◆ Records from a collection

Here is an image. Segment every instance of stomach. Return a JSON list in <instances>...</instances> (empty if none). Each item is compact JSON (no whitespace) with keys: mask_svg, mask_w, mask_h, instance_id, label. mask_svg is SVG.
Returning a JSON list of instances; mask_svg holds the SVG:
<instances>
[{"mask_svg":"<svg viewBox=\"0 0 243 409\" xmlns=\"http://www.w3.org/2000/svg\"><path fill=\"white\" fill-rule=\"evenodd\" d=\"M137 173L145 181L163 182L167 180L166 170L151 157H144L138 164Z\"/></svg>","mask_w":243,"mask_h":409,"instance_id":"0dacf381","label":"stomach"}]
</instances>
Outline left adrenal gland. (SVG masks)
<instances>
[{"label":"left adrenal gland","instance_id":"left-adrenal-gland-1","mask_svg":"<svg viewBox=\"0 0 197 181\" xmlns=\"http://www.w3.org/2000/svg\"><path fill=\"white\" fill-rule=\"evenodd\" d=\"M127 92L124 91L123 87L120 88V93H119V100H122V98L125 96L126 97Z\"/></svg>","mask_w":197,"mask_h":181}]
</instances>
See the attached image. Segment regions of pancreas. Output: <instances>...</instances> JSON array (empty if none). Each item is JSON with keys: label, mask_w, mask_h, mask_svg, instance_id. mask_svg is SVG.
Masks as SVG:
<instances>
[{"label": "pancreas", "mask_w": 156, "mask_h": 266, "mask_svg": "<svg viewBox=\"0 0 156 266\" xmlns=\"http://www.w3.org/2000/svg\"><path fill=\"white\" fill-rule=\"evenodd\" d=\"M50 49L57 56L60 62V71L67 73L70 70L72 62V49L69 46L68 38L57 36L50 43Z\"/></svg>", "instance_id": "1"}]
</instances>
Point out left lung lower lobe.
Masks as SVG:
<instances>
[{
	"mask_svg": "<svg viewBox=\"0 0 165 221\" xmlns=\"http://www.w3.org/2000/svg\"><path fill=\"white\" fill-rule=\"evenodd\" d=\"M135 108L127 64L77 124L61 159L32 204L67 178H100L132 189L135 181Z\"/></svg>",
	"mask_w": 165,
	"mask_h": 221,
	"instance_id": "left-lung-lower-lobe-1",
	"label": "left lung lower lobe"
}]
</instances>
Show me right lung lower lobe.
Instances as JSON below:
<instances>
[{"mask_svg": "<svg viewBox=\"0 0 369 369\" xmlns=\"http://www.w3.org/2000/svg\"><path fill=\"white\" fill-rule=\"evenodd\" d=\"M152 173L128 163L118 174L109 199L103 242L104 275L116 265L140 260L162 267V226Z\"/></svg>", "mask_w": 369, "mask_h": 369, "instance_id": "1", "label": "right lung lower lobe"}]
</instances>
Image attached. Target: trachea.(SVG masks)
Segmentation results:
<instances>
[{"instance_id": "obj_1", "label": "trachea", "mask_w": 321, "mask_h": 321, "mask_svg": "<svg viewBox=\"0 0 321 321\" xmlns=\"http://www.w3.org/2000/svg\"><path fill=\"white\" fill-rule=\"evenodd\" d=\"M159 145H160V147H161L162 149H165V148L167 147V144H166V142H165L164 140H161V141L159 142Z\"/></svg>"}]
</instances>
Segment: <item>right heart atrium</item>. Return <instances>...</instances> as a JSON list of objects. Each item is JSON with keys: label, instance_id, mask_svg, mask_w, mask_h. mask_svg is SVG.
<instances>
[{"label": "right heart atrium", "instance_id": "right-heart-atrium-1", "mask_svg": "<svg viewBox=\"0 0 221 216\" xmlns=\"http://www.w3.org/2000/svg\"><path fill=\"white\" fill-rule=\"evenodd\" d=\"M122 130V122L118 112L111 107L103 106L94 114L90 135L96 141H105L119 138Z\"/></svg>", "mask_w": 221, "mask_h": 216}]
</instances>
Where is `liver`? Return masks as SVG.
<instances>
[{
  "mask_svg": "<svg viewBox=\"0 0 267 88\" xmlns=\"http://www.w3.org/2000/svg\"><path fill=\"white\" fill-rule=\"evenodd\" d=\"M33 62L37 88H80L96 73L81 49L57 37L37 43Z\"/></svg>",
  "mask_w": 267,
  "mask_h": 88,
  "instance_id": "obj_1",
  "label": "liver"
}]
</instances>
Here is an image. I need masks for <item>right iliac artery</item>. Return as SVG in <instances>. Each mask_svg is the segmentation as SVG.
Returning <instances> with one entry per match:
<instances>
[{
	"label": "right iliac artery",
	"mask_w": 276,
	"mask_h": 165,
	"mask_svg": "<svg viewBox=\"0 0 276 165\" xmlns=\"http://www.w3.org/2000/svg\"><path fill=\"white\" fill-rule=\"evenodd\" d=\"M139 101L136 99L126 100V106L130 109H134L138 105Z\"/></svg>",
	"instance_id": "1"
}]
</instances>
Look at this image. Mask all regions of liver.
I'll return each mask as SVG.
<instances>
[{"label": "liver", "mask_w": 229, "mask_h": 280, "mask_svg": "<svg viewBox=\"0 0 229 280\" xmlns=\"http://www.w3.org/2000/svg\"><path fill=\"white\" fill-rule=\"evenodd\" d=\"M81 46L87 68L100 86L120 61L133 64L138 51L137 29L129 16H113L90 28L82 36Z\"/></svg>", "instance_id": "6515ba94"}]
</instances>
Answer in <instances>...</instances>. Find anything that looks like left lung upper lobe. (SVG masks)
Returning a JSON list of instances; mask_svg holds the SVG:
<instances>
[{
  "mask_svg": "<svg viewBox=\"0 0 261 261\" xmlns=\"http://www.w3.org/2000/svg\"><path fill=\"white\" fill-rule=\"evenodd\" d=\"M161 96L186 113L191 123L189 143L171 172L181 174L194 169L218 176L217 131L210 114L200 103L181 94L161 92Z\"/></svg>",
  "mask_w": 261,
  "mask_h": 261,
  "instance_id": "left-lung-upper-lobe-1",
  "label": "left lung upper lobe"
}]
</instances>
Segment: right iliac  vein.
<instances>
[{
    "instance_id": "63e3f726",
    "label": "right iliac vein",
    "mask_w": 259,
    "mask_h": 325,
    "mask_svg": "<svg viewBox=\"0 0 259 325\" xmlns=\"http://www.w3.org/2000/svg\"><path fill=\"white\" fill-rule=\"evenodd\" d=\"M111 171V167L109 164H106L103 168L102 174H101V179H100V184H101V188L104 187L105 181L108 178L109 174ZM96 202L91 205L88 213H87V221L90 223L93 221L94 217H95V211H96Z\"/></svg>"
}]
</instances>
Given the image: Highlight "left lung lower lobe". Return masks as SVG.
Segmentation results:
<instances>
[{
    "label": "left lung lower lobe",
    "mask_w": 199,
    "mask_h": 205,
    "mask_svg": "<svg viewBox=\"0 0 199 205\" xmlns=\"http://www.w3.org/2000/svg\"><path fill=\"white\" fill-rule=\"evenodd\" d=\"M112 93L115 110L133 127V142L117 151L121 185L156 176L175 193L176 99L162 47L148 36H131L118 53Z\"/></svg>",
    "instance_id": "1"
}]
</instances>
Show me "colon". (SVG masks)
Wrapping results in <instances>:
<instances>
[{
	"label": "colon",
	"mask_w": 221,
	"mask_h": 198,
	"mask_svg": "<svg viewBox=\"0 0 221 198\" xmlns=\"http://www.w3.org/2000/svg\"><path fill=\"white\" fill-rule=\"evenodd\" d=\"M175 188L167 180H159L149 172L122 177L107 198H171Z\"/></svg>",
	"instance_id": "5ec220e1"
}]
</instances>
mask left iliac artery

◆ Work to complete
Each of the records is to be written out again exactly.

◆ Output for this exercise
Here is an image. Segment every instance of stomach. Return a JSON list in <instances>...</instances> (empty if none). Each item is compact JSON (no whitespace) with keys: mask_svg, mask_w, mask_h, instance_id, label. mask_svg is SVG.
Returning a JSON list of instances; mask_svg holds the SVG:
<instances>
[{"mask_svg":"<svg viewBox=\"0 0 243 409\" xmlns=\"http://www.w3.org/2000/svg\"><path fill=\"white\" fill-rule=\"evenodd\" d=\"M137 173L145 181L163 182L167 180L166 170L151 157H144L138 164Z\"/></svg>","mask_w":243,"mask_h":409,"instance_id":"0dacf381","label":"stomach"}]
</instances>
Outline left adrenal gland. (SVG masks)
<instances>
[{"label":"left adrenal gland","instance_id":"left-adrenal-gland-1","mask_svg":"<svg viewBox=\"0 0 197 181\" xmlns=\"http://www.w3.org/2000/svg\"><path fill=\"white\" fill-rule=\"evenodd\" d=\"M127 92L124 91L123 87L120 88V93H119V100H122V98L125 96L126 97Z\"/></svg>","mask_w":197,"mask_h":181}]
</instances>
See the attached image. Segment regions of pancreas. Output: <instances>...</instances> JSON array (empty if none). Each item is JSON with keys: label, mask_w, mask_h, mask_svg, instance_id. mask_svg is SVG.
Masks as SVG:
<instances>
[{"label": "pancreas", "mask_w": 156, "mask_h": 266, "mask_svg": "<svg viewBox=\"0 0 156 266\" xmlns=\"http://www.w3.org/2000/svg\"><path fill=\"white\" fill-rule=\"evenodd\" d=\"M50 49L57 56L60 62V71L67 73L70 70L72 62V49L69 46L68 38L57 36L50 43Z\"/></svg>", "instance_id": "1"}]
</instances>
Point out left lung lower lobe.
Masks as SVG:
<instances>
[{
	"mask_svg": "<svg viewBox=\"0 0 165 221\" xmlns=\"http://www.w3.org/2000/svg\"><path fill=\"white\" fill-rule=\"evenodd\" d=\"M135 108L127 64L77 124L61 159L32 204L67 178H100L132 189L135 181Z\"/></svg>",
	"mask_w": 165,
	"mask_h": 221,
	"instance_id": "left-lung-lower-lobe-1",
	"label": "left lung lower lobe"
}]
</instances>
Show me right lung lower lobe.
Instances as JSON below:
<instances>
[{"mask_svg": "<svg viewBox=\"0 0 369 369\" xmlns=\"http://www.w3.org/2000/svg\"><path fill=\"white\" fill-rule=\"evenodd\" d=\"M152 173L128 163L118 174L109 199L103 242L104 275L116 265L140 260L162 267V226Z\"/></svg>", "mask_w": 369, "mask_h": 369, "instance_id": "1", "label": "right lung lower lobe"}]
</instances>
Image attached. Target: trachea.(SVG masks)
Segmentation results:
<instances>
[{"instance_id": "obj_1", "label": "trachea", "mask_w": 321, "mask_h": 321, "mask_svg": "<svg viewBox=\"0 0 321 321\" xmlns=\"http://www.w3.org/2000/svg\"><path fill=\"white\" fill-rule=\"evenodd\" d=\"M159 145H160V147H161L162 149H165V148L167 147V144H166V142H165L164 140H161V141L159 142Z\"/></svg>"}]
</instances>
Segment: <item>right heart atrium</item>. Return <instances>...</instances> as a JSON list of objects. Each item is JSON with keys: label, instance_id, mask_svg, mask_w, mask_h. mask_svg is SVG.
<instances>
[{"label": "right heart atrium", "instance_id": "right-heart-atrium-1", "mask_svg": "<svg viewBox=\"0 0 221 216\" xmlns=\"http://www.w3.org/2000/svg\"><path fill=\"white\" fill-rule=\"evenodd\" d=\"M122 130V122L118 112L111 107L103 106L94 114L90 135L96 141H105L119 138Z\"/></svg>", "mask_w": 221, "mask_h": 216}]
</instances>
Where is `liver`? Return masks as SVG.
<instances>
[{
  "mask_svg": "<svg viewBox=\"0 0 267 88\" xmlns=\"http://www.w3.org/2000/svg\"><path fill=\"white\" fill-rule=\"evenodd\" d=\"M33 62L37 88H80L96 73L81 49L57 37L37 43Z\"/></svg>",
  "mask_w": 267,
  "mask_h": 88,
  "instance_id": "obj_1",
  "label": "liver"
}]
</instances>
Here is an image. I need masks for <item>right iliac artery</item>. Return as SVG in <instances>. Each mask_svg is the segmentation as SVG.
Returning <instances> with one entry per match:
<instances>
[{
	"label": "right iliac artery",
	"mask_w": 276,
	"mask_h": 165,
	"mask_svg": "<svg viewBox=\"0 0 276 165\" xmlns=\"http://www.w3.org/2000/svg\"><path fill=\"white\" fill-rule=\"evenodd\" d=\"M139 101L136 99L126 100V106L130 109H134L138 105Z\"/></svg>",
	"instance_id": "1"
}]
</instances>
Look at this image. Mask all regions of liver.
I'll return each mask as SVG.
<instances>
[{"label": "liver", "mask_w": 229, "mask_h": 280, "mask_svg": "<svg viewBox=\"0 0 229 280\" xmlns=\"http://www.w3.org/2000/svg\"><path fill=\"white\" fill-rule=\"evenodd\" d=\"M81 46L87 68L100 86L120 61L133 64L138 51L137 29L129 16H113L90 28L82 36Z\"/></svg>", "instance_id": "6515ba94"}]
</instances>
Answer in <instances>...</instances>. Find anything that looks like left lung upper lobe. (SVG masks)
Returning a JSON list of instances; mask_svg holds the SVG:
<instances>
[{
  "mask_svg": "<svg viewBox=\"0 0 261 261\" xmlns=\"http://www.w3.org/2000/svg\"><path fill=\"white\" fill-rule=\"evenodd\" d=\"M161 96L186 113L191 123L189 143L171 172L181 174L194 169L218 176L217 131L210 114L200 103L181 94L161 92Z\"/></svg>",
  "mask_w": 261,
  "mask_h": 261,
  "instance_id": "left-lung-upper-lobe-1",
  "label": "left lung upper lobe"
}]
</instances>
Segment: right iliac  vein.
<instances>
[{
    "instance_id": "63e3f726",
    "label": "right iliac vein",
    "mask_w": 259,
    "mask_h": 325,
    "mask_svg": "<svg viewBox=\"0 0 259 325\" xmlns=\"http://www.w3.org/2000/svg\"><path fill=\"white\" fill-rule=\"evenodd\" d=\"M111 171V167L109 164H106L103 168L102 174H101V179H100V184H101V188L104 187L105 181L108 178L109 174ZM96 202L91 205L88 213H87V221L90 223L93 221L94 217H95V211H96Z\"/></svg>"
}]
</instances>
Given the image: Highlight "left lung lower lobe". Return masks as SVG.
Segmentation results:
<instances>
[{
    "label": "left lung lower lobe",
    "mask_w": 199,
    "mask_h": 205,
    "mask_svg": "<svg viewBox=\"0 0 199 205\" xmlns=\"http://www.w3.org/2000/svg\"><path fill=\"white\" fill-rule=\"evenodd\" d=\"M112 93L115 110L133 127V142L117 151L121 185L156 176L175 193L176 99L162 47L148 36H131L118 53Z\"/></svg>",
    "instance_id": "1"
}]
</instances>
Show me "colon". (SVG masks)
Wrapping results in <instances>:
<instances>
[{
	"label": "colon",
	"mask_w": 221,
	"mask_h": 198,
	"mask_svg": "<svg viewBox=\"0 0 221 198\" xmlns=\"http://www.w3.org/2000/svg\"><path fill=\"white\" fill-rule=\"evenodd\" d=\"M175 188L167 180H159L149 172L122 177L107 198H171Z\"/></svg>",
	"instance_id": "5ec220e1"
}]
</instances>
mask left iliac artery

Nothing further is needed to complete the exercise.